--- Input ---

[Start of section]

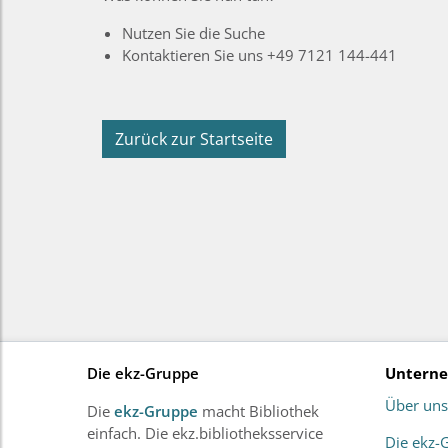
Nutzen Sie die Suche
Kontaktieren Sie uns +49 7121 144-441
Zurück zur Startseite
Die ekz-Gruppe
Untern
Über uns
Die
ekz-Gruppe
macht Bibliothek
einfach. Die ekz.bibliotheksservice
Die ekz-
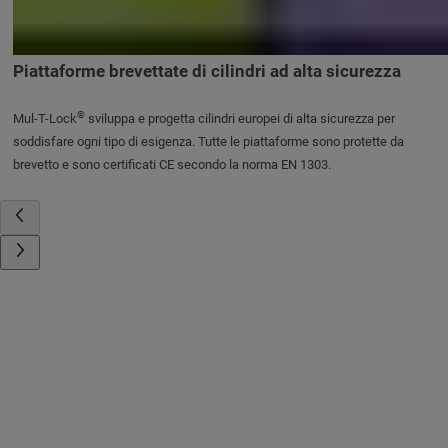
Piattaforme brevettate di cilindri ad alta sicurezza
®
Mul-T-Lock
sviluppa e progetta cilindri europei di alta sicurezza per
soddisfare ogni tipo di esigenza. Tutte le piattaforme sono protette da
brevetto e sono certificati CE secondo la norma EN 1303.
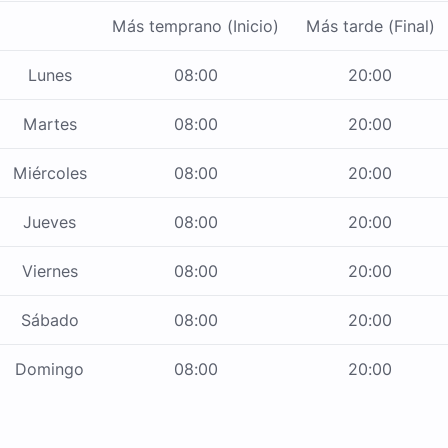
Más temprano (Inicio)
Más tarde (Final)
Lunes
08:00
20:00
Martes
08:00
20:00
Miércoles
08:00
20:00
Jueves
08:00
20:00
Viernes
08:00
20:00
Sábado
08:00
20:00
Domingo
08:00
20:00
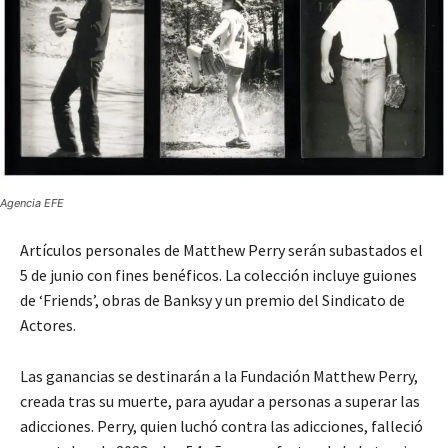
Agencia EFE
Artículos personales de Matthew Perry serán subastados el
5 de junio con fines benéficos. La colección incluye guiones
de ‘Friends’, obras de Banksy y un premio del Sindicato de
Actores.
Las ganancias se destinarán a la Fundación Matthew Perry,
creada tras su muerte, para ayudar a personas a superar las
adicciones. Perry, quien luchó contra las adicciones, falleció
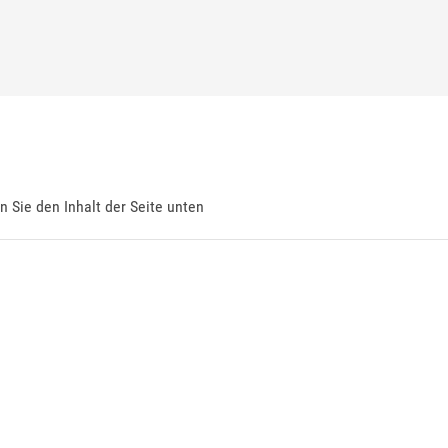
en Sie den Inhalt der Seite unten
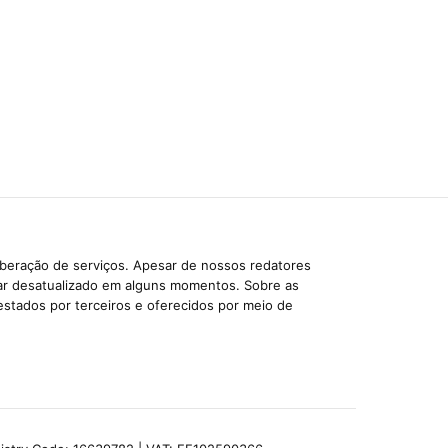
iberação de serviços. Apesar de nossos redatores
car desatualizado em alguns momentos. Sobre as
estados por terceiros e oferecidos por meio de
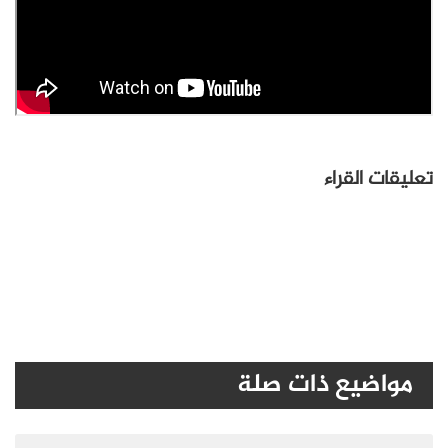
تعليقات القراء
مواضيع ذات صلة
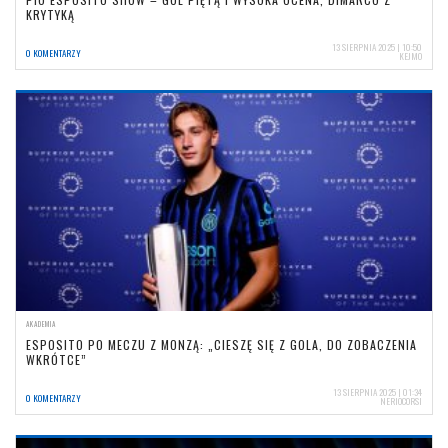
KRYTYKĄ
13 SIERPNIA 2025 | 10:50
0 KOMENTARZY
KEJMO
AKADEMIA
ESPOSITO PO MECZU Z MONZĄ: „CIESZĘ SIĘ Z GOLA, DO ZOBACZENIA
WKRÓTCE”
13 SIERPNIA 2025 | 01:34
0 KOMENTARZY
NERIOCORSI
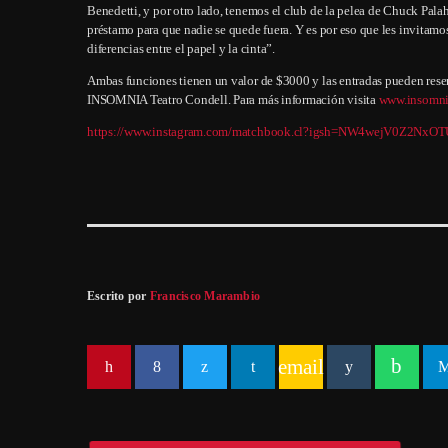
Benedetti, y por otro lado, tenemos el club de la pelea de Chuck Pala
préstamo para que nadie se quede fuera. Y es por eso que les invitamos
diferencias entre el papel y la cinta”.
Ambas funciones tienen un valor de $3000 y las entradas pueden reservar
INSOMNIA Teatro Condell. Para más información visita
www.insomni
https://www.instagram.com/matchbook.cl?igsh=NW4wejV0Z2NxO
Escrito por
Francisco Marambio
email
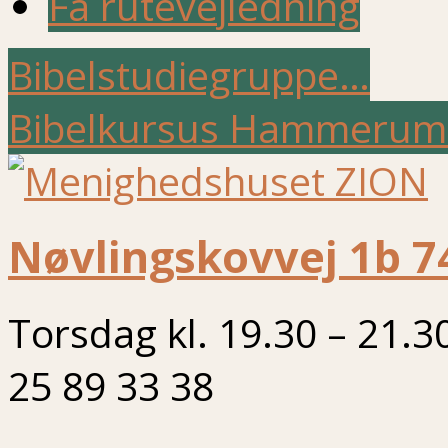
Få rutevejledning
Bibelstudiegruppe…
Bibelkursus Hammerum
Nøvlingskovvej 1b 7
Torsdag kl. 19.30 – 21.3
25 89 33 38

[End of section]

Copy out the material above exactly; the images stay out.

--- Exercise result ---
Nutzen Sie die Suche
Kontaktieren Sie uns +49 7121 144-441
Zurück zur Startseite
Die ekz-Gruppe
Untern
Über uns
Die
ekz-Gruppe
macht Bibliothek
einfach. Die ekz.bibliotheksservice
Die ekz-
Piattaforme brevettate di cilindri ad alta sicurezza
®
Mul-T-Lock
sviluppa e progetta cilindri europei di alta sicurezza per
soddisfare ogni tipo di esigenza. Tutte le piattaforme sono protette da
brevetto e sono certificati CE secondo la norma EN 1303.
Más temprano (Inicio)
Más tarde (Final)
Lunes
08:00
20:00
Martes
08:00
20:00
Miércoles
08:00
20:00
Jueves
08:00
20:00
Viernes
08:00
20:00
Sábado
08:00
20:00
Domingo
08:00
20:00
Agencia EFE
Artículos personales de Matthew Perry serán subastados el
5 de junio con fines benéficos. La colección incluye guiones
de ‘Friends’, obras de Banksy y un premio del Sindicato de
Actores.
Las ganancias se destinarán a la Fundación Matthew Perry,
creada tras su muerte, para ayudar a personas a superar las
adicciones. Perry, quien luchó contra las adicciones, falleció
en Sie den Inhalt der Seite unten
iberação de serviços. Apesar de nossos redatores
car desatualizado em alguns momentos. Sobre as
estados por terceiros e oferecidos por meio de
تعليقات القراء
مواضيع ذات صلة
KRYTYKĄ
13 SIERPNIA 2025 | 10:50
0 KOMENTARZY
KEJMO
AKADEMIA
ESPOSITO PO MECZU Z MONZĄ: „CIESZĘ SIĘ Z GOLA, DO ZOBACZENIA
WKRÓTCE”
13 SIERPNIA 2025 | 01:34
0 KOMENTARZY
NERIOCORSI
Benedetti, y por otro lado, tenemos el club de la pelea de Chuck Pala
préstamo para que nadie se quede fuera. Y es por eso que les invitamos
diferencias entre el papel y la cinta”.
Ambas funciones tienen un valor de $3000 y las entradas pueden reservar
INSOMNIA Teatro Condell. Para más información visita
www.insomni
https://www.instagram.com/matchbook.cl?igsh=NW4wejV0Z2NxO
Escrito por
Francisco Marambio
email
Få rutevejledning
Bibelstudiegruppe…
Bibelkursus Hammerum
Nøvlingskovvej 1b 7
Torsdag kl. 19.30 – 21.3
25 89 33 38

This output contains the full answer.